Women and men should receive similar treatment decisions for heart disease, study argues
The University of California, Riverside Health News Mar 13, 2018
Women have conventionally been considered a risk factor for coronary artery bypass grafting (CABG), a type of open-heart surgery that improves blood flow to the heart. But a research paper by an international team of researchers, including two cardiologists at the University of California, Riverside, argues that sex should not influence treatment decisions about CABG.
Investigating the association of sex and the long-term benefit of CABG in male and female patients with ischemic left ventricular dysfunction enrolled in the STICH trial (Surgical Treatment for Ischemic Heart Failure Study), the largest surgical trial testing medical therapy vs CABG in ischemic diseases affecting the heart muscles, the researchers found that sex is not associated with the effect of CABG on mortality due to all causes, cardiovascular mortality, cardiovascular hospitalization, or surgical deaths in patients with ischemic left ventricular dysfunction.

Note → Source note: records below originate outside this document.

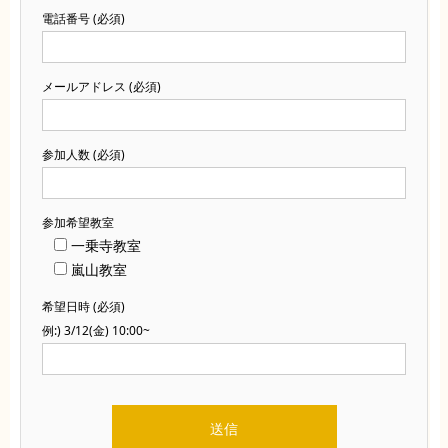
電話番号 (必須)
メールアドレス (必須)
参加人数 (必須)
参加希望教室
一乗寺教室
嵐山教室
希望日時 (必須)
例:) 3/12(金) 10:00~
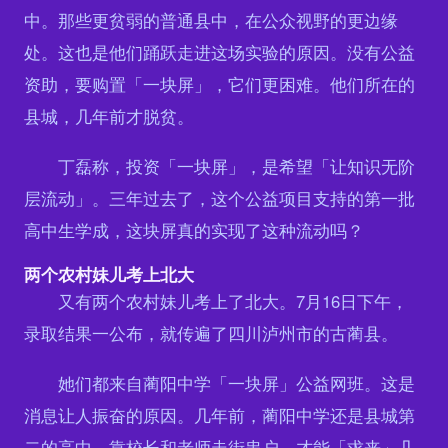
中。那些更贫弱的普通县中，在公众视野的更边缘
处。这也是他们踊跃走进这场实验的原因。没有公益
资助，要购置「一块屏」，它们更困难。他们所在的
县城，几年前才脱贫。
丁磊称，投资「一块屏」，是希望「让知识无阶
层流动」。三年过去了，这个公益项目支持的第一批
高中生学成，这块屏真的实现了这种流动吗？
两个农村妹儿考上北大
又有两个农村妹儿考上了北大。7月16日下午，
录取结果一公布，就传遍了四川泸州市的古蔺县。
她们都来自蔺阳中学「一块屏」公益网班。这是
消息让人振奋的原因。几年前，蔺阳中学还是县城第
二的高中，靠校长和老师走街串户，才能「求来」几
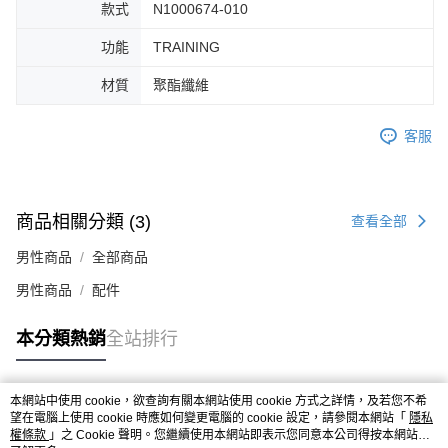
款式
N1000674-010
４．使用「AFTEE先享後付」時，將依據個別帳號之用戶狀況，依本公司即
時審查核予不同之上限額度；若仍有額度不足之情形，本公司將視審查結果
功能
TRAINING
請求用戶進行身份認證。
５．嚴禁一人註冊多個帳號或使用他人資訊註冊。若發現惡意使用之情形，
材質
聚酯纖維
恩沛科技股份有限公司將有權停止該用戶之使用額度並採取法律行動。
客服
商品相關分類 (3)
查看全部
男性商品
全部商品
男性商品
配件
本分類熱銷
全站排行
本網站中使用 cookie，欲查詢有關本網站使用 cookie 方式之詳情，及若您不希
熱門標籤
望在電腦上使用 cookie 時應如何變更電腦的 cookie 設定，請參閱本網站「
隱私
權條款
」之 Cookie 聲明。您繼續使用本網站即表示您同意本公司得按本網站使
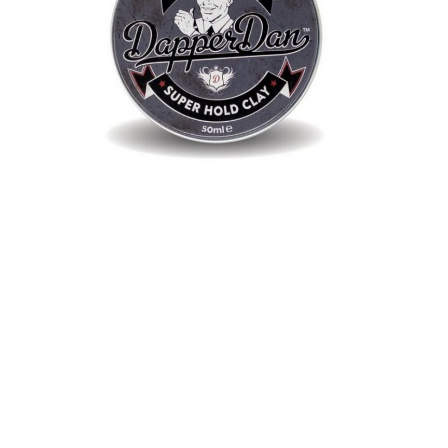
Gels coiffants
C’est celui qu’on connait sûrement le mieux et c’est le
produit qui fixe le mieux. Le pouvoir fixant du gel est
excellent, ce qui fait de ce produit de coiffage le
meilleur compagnon des hommes qui veulent dompter
les mèches rebelles. On peut avoir de mauvais
souvenirs avec les gels de supermarché, mais la
sélection de chez Rasage Classique regroupe des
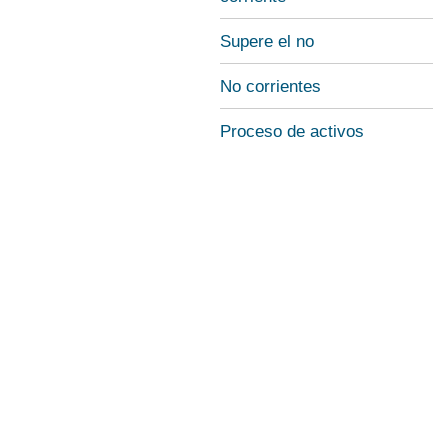
Supere el no
No corrientes
Proceso de activos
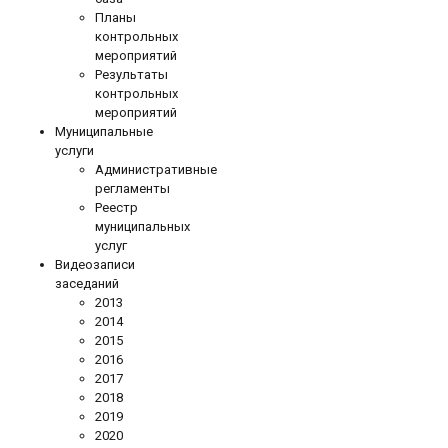
Планы
контрольных
мероприятий
Результаты
контрольных
мероприятий
Муниципальные
услуги
Административные
регламенты
Реестр
муниципальных
услуг
Видеозаписи
заседаний
2013
2014
2015
2016
2017
2018
2019
2020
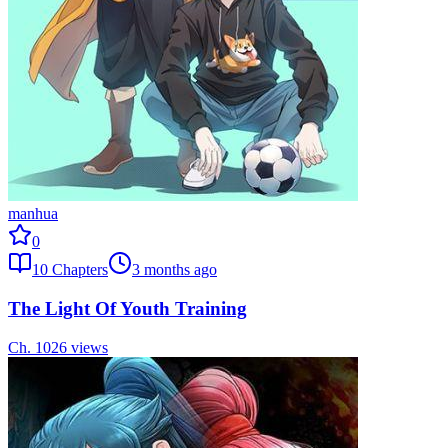
manhua
0
10
Chapters
3 months ago
The Light Of Youth Training
Ch.
10
26
views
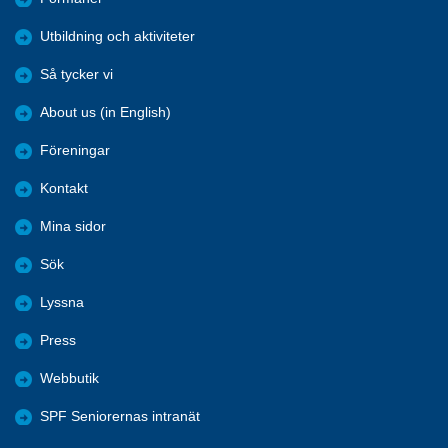
Utbildning och aktiviteter
Så tycker vi
About us (in English)
Föreningar
Kontakt
Mina sidor
Sök
Lyssna
Press
Webbutik
SPF Seniorernas intranät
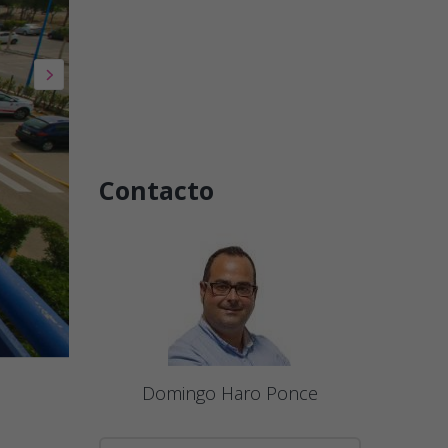
Contacto
Domingo Haro Ponce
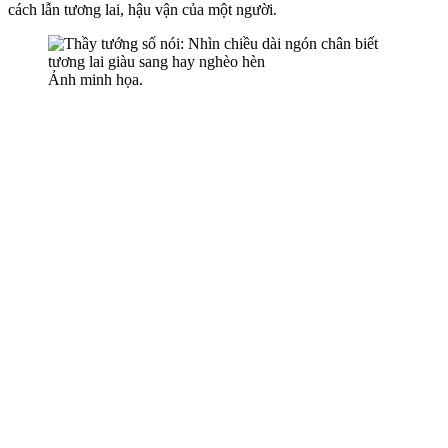
cách lẫn tương lai, hậu vận của một người.
Ảnh minh họa.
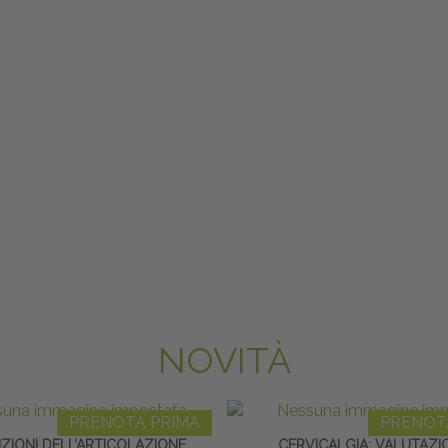
NOVITÀ
PRENOTA PRIMA
PRENOT
ZIONI DELL’ARTICOLAZIONE
CERVICALGIA: VALUTAZI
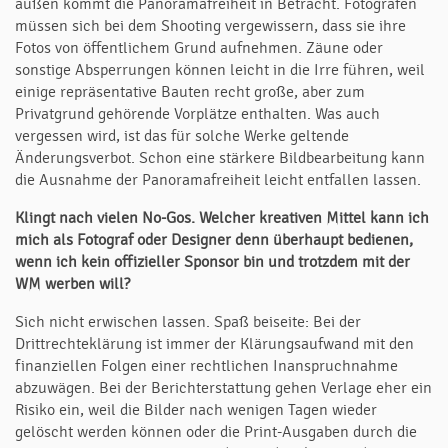
außen kommt die Panoramafreiheit in Betracht. Fotografen
müssen sich bei dem Shooting vergewissern, dass sie ihre
Fotos von öffentlichem Grund aufnehmen. Zäune oder
sonstige Absperrungen können leicht in die Irre führen, weil
einige repräsentative Bauten recht große, aber zum
Privatgrund gehörende Vorplätze enthalten. Was auch
vergessen wird, ist das für solche Werke geltende
Änderungsverbot. Schon eine stärkere Bildbearbeitung kann
die Aus­nahme der Panoramafreiheit leicht entfallen lassen.
Klingt nach vielen No-Gos. Welcher kreativen Mittel kann ich
mich als Fotograf oder Designer denn überhaupt bedienen,
wenn ich kein offizieller Sponsor bin und trotzdem mit der
WM werben will?
Sich nicht erwischen lassen. Spaß beiseite: Bei der
Drittrechteklärung ist immer der Klärungsaufwand mit den
finanziellen Folgen einer rechtlichen Inanspruch­nah­me
abzuwägen. Bei der Berichterstattung gehen Verlage eher ein
Risiko ein, weil die Bilder nach wenigen Tagen wieder
gelöscht werden können oder die Print-Ausgaben durch die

“Despite worse risk factors, women fared better than men in our study,” said Dr. Ramdas G. Pai, a professor of cardiology at the UCR School of Medicine and a co-author on the study published in Circulation and led by Dr. Ileana L. Piña of the Albert Einstein College of Medicine in New York. “The surgical complications were similar in both men and women. This refutes the prevailing myth that women do worse than men when they need CABG and must, therefore, be denied surgery.”
The study involved 1,212 patients with ischemic left ventricular dysfunction, of which 148 were women. Roughly half the men and women were randomly selected and given CABG and medical therapy (MED); the rest were given MED alone. The researchers then compared the long-term (10-year) outcomes with each treatment according to sex.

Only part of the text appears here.